High tumor-cell expression of pY397-FAK (TC-pY397-FAK), on the other hand, was not significantly associated with pathologic complete response or relapse-free survival.
High blood-vessel density (BVD) within tumors, present in 52% of patients, was also associated with shorter five-year relapse-free survival.
In combined analyses, women with low EC-pY397-FAK, low TC-pY397-FAK, and low BVD had significantly better clinical outcomes than other women.
In multivariable models, high EC-pY397-FAK expression levels independently predicted worse relapse-free survival after adjustment for other validated prognostic factors.
"Our findings suggest that EC-pY397-FAK may be an independent prognostic biomarker for chemotherapy response in patients with advanced breast cancer who received neoadjuvant chemotherapy followed by adjuvant therapy," the authors conclude. "Combining biomarkers for EC-pY397-FAK, TC-pY397-FAK, and BVD may provide an improved relapse risk stratification over individual features alone."
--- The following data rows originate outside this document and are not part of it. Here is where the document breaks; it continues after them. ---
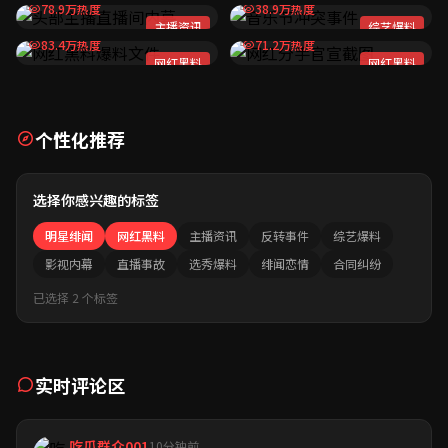
78.9万热度
38.9万热度
网红黑料爆料文件
网红分手官宣截图
主播资讯
综艺爆料
83.4万热度
71.2万热度
剧组替身风波现场
网红黑料
网红黑料
个性化推荐
选择你感兴趣的标签
明星绯闻
网红黑料
主播资讯
反转事件
综艺爆料
影视内幕
直播事故
选秀爆料
绯闻恋情
合同纠纷
已选择 2 个标签
实时评论区
吃瓜群众001
10分钟前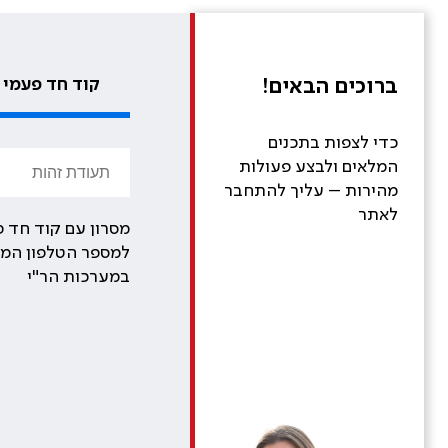
ברוכים הבאים!
קוד חד פעמי
כדי לצפות בתכנים
המלאים ולבצע פעולות
מהירות – עליך להתחבר
לאתר
מסרון עם קוד חד פ
למספר הטלפון המע
במערכות הר"י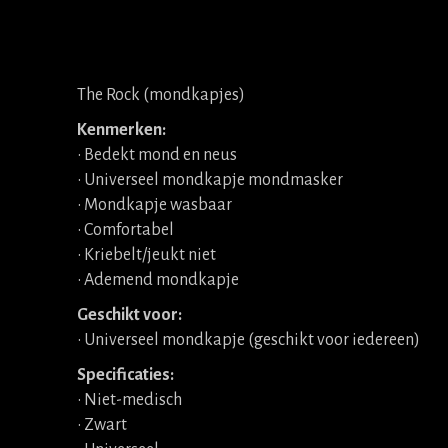
The Rock (mondkapjes)
Kenmerken:
• Bedekt mond en neus
• Universeel mondkapje mondmasker
• Mondkapje wasbaar
• Comfortabel
• Kriebelt/jeukt niet
• Ademend mondkapje
Geschikt voor:
• Universeel mondkapje (geschikt voor iedereen)
Specificaties:
• Niet-medisch
• Zwart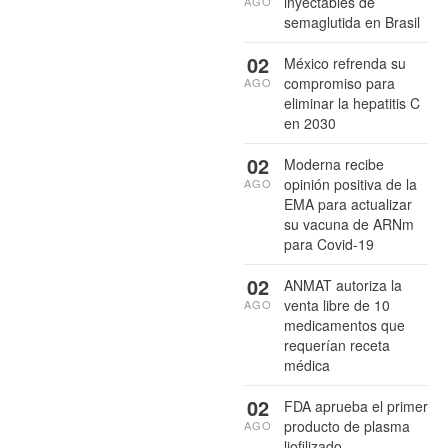
inyectables de
AGO
semaglutida en Brasil
02
México refrenda su
compromiso para
AGO
eliminar la hepatitis C
en 2030
02
Moderna recibe
opinión positiva de la
AGO
EMA para actualizar
su vacuna de ARNm
para Covid-19
02
ANMAT autoriza la
venta libre de 10
AGO
medicamentos que
requerían receta
médica
02
FDA aprueba el primer
producto de plasma
AGO
liofilizado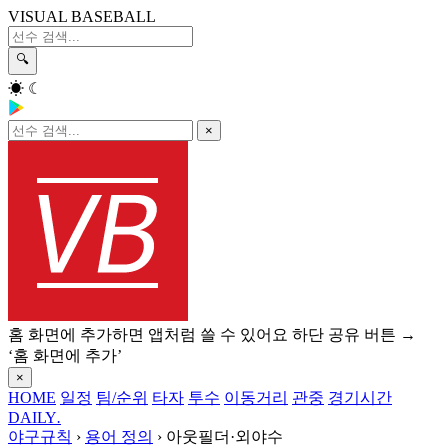
VISUAL BASEBALL
🔍
☀
☾
×
홈 화면에 추가하면 앱처럼 쓸 수 있어요
하단 공유 버튼 →
‘홈 화면에 추가’
×
HOME
일정
팀/순위
타자
투수
이동거리
관중
경기시간
DAILY
.
야구규칙
›
용어 정의
›
아웃필더·외야수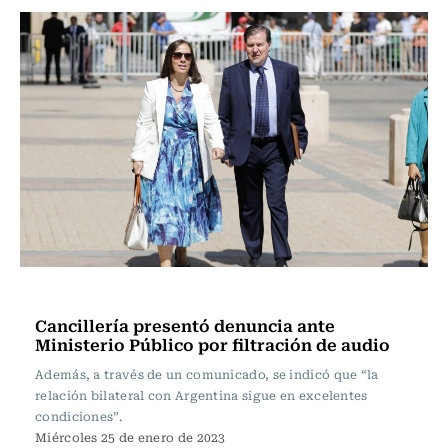
Política
Cancillería presentó denuncia ante
Ministerio Público por filtración de audio
Además, a través de un comunicado, se indicó que “la
relación bilateral con Argentina sigue en excelentes
condiciones”.
Miércoles 25 de enero de 2023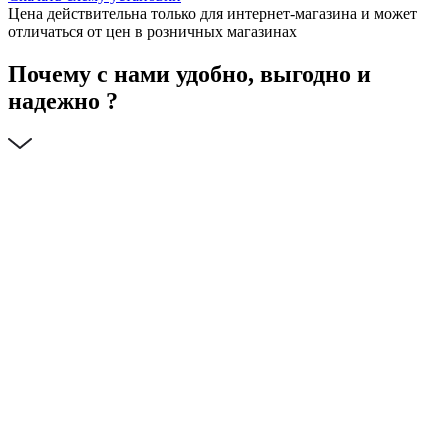
Цена действительна только для интернет-магазина и может
отличаться от цен в розничных магазинах
Почему с нами удобно, выгодно и
надежно ?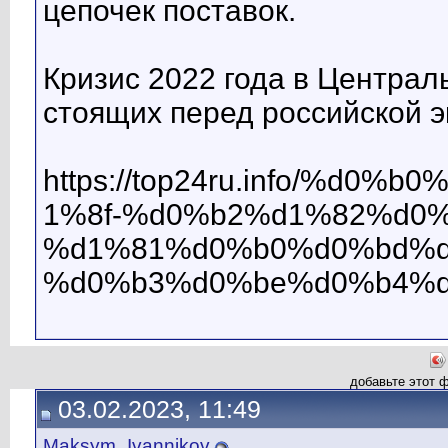
цепочек поставок.
Кризис 2022 года в Центра
стоящих перед российской э
https://top24ru.info/%
1%8f-%d0%b2%d1%82%d0
%d1%81%d0%b0%d0%bd%d
%d0%b3%d0%be%d0%b4%d
добавьте этот 
03.02.2023, 11:49
Maksym_Ivannikov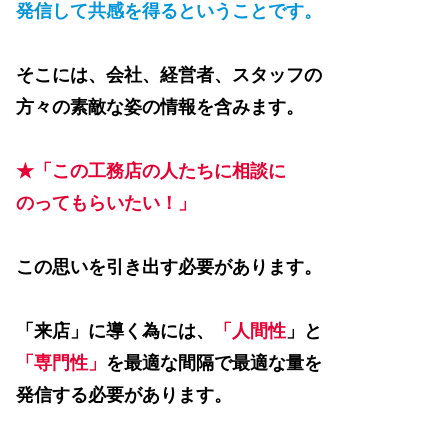
発信して共感を得るということです。
そこには、会社、経営者、スタッフの
方々の素敵な姿の情報を含みます。
★「この工務店の人たちに相談に
のってもらいたい！」
この思いを引き出す必要があります。
「来店」に導く為には、
「人間性
」と
「専門性」
を最適な間隔で最適な量を
発信する必要があります。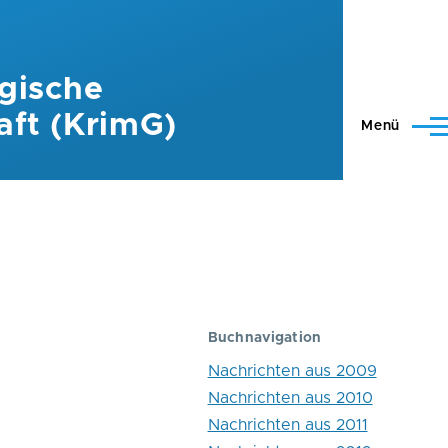
gische
aft (KrimG)
Menü
Buchnavigation
Nachrichten aus 2009
Nachrichten aus 2010
Nachrichten aus 2011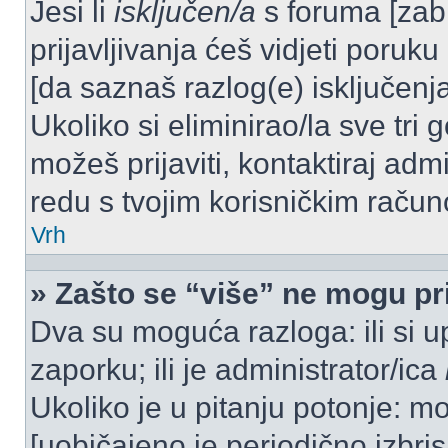
Jesi li
isključen/a
s foruma [zabra
prijavljivanja ćeš vidjeti poruku
[da saznaš razlog(e) isključenja
Ukoliko si eliminirao/la sve tri 
možeš prijaviti, kontaktiraj admi
redu s tvojim korisničkim račun
Vrh
» Zašto se “više” ne mogu pri
Dva su moguća razloga: ili si u
zaporku; ili je administrator/ica
Ukoliko je u pitanju potonje: mo
[uobičajeno je periodično izbri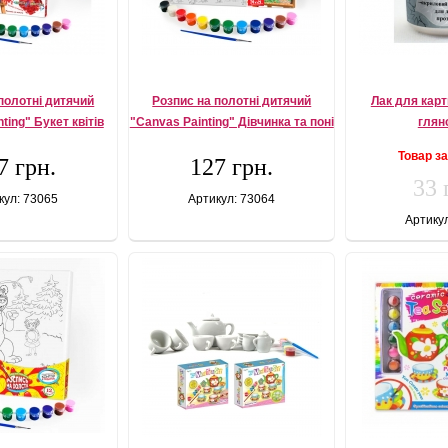
полотні дитячий
Розпис на полотні дитячий
Лак для кар
ting" Букет квітів
"Canvas Painting" Дівчинка та поні
глян
Товар з
7 грн.
127 грн.
33 
кул: 73065
Артикул: 73064
Артику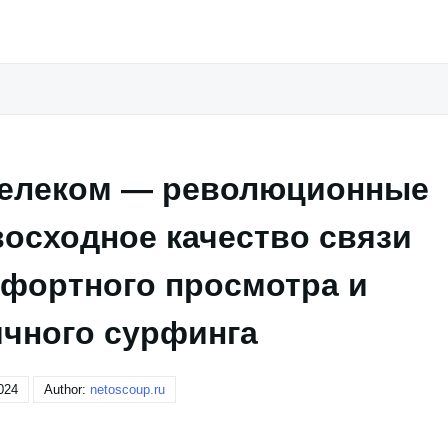
стелеком — революционные
восходное качество связи
мфортного просмотра и
ичного сурфинга
024
Author:
netoscoup.ru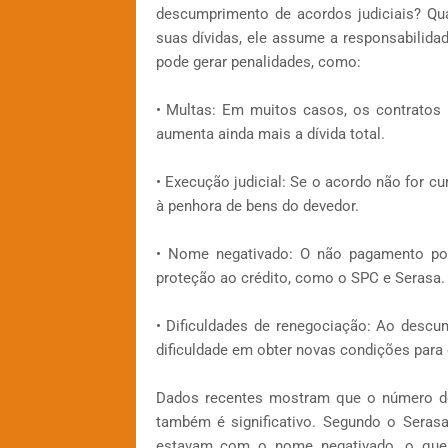
descumprimento de acordos judiciais? Qu
suas dívidas, ele assume a responsabilid
pode gerar penalidades, como:
• Multas: Em muitos casos, os contratos
aumenta ainda mais a dívida total.
• Execução judicial: Se o acordo não for cu
à penhora de bens do devedor.
• Nome negativado: O não pagamento po
proteção ao crédito, como o SPC e Serasa.
• Dificuldades de renegociação: Ao descum
dificuldade em obter novas condições para q
Dados recentes mostram que o número de
também é significativo. Segundo o Serasa
estavam com o nome negativado, o que 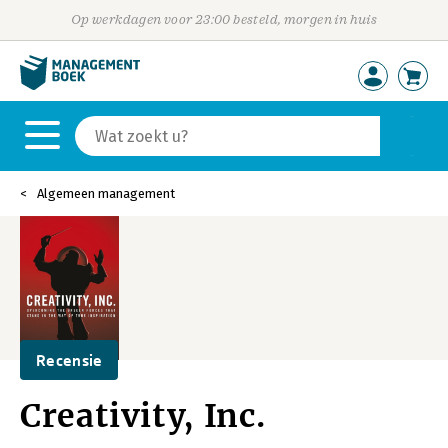
Op werkdagen voor 23:00 besteld, morgen in huis
Algemeen management
Recensie
Creativity, Inc.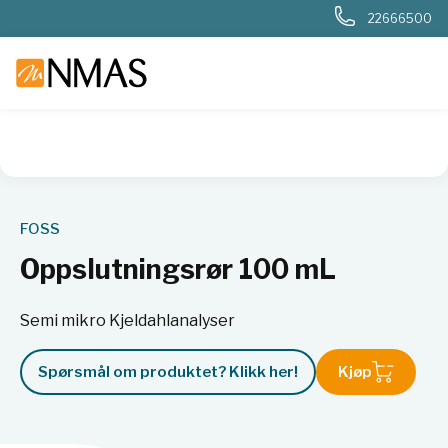
22666500
NMAS hjem
Produkter
Kjemi og industri
Næringsmiddel
FOSS
Oppslutningsrør 100 mL
Semi mikro Kjeldahlanalyser
Spørsmål om produktet? Klikk her!
Kjøp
"These data have potential therapeutic implications for high-risk populations that could benefit from additional novel therapy," they add.
Dr. Jun-Lin Guan of the University of Cincinnati College of Medicine, in Ohio, who recently examined the role of FAK signaling in breast-cancer cell migration and metastasis, told Reuters Health by email, "EC-pY397-FAK, and more broadly speaking, alterations in the tumor microenvironment, rather than only tumor cell per se, should be considered and examined."
"It will be interesting to study the outcomes for the low-EC-pY397-FAK, but high-TC-pY397-FAK group of patients," said Dr. Guan, who was not involved in the study. "This could mimic the clinical situation of using FAK inhibitor (that blocked its activity in EC, but TC developed other ways to become equivalent of high FAK activity despite the inhibitor, due to its higher mutation/adaptive ability) to treat patients."
The study had no commercial funding.
Dr. Hodivala-Dilke did not respond to a request for comments.